GOAL OF THE EXERCISE = Starting at the top line, print the entries below exactly as they are and skip every picture.

____ RECORDED DATA

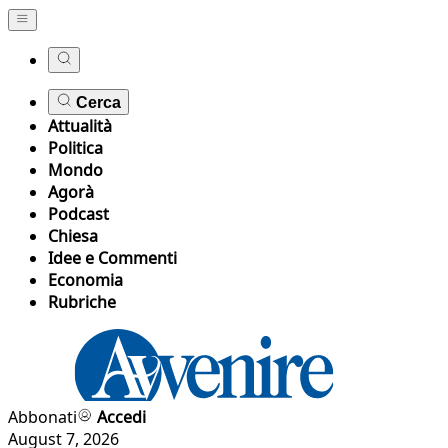
Cerca
Attualità
Politica
Mondo
Agorà
Podcast
Chiesa
Idee e Commenti
Economia
Rubriche
Abbonati
Accedi
August 7, 2026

________

EXERCISE ANSWER =
Cerca
Attualità
Politica
Mondo
Agorà
Podcast
Chiesa
Idee e Commenti
Economia
Rubriche
Abbonati
Accedi
August 7, 2026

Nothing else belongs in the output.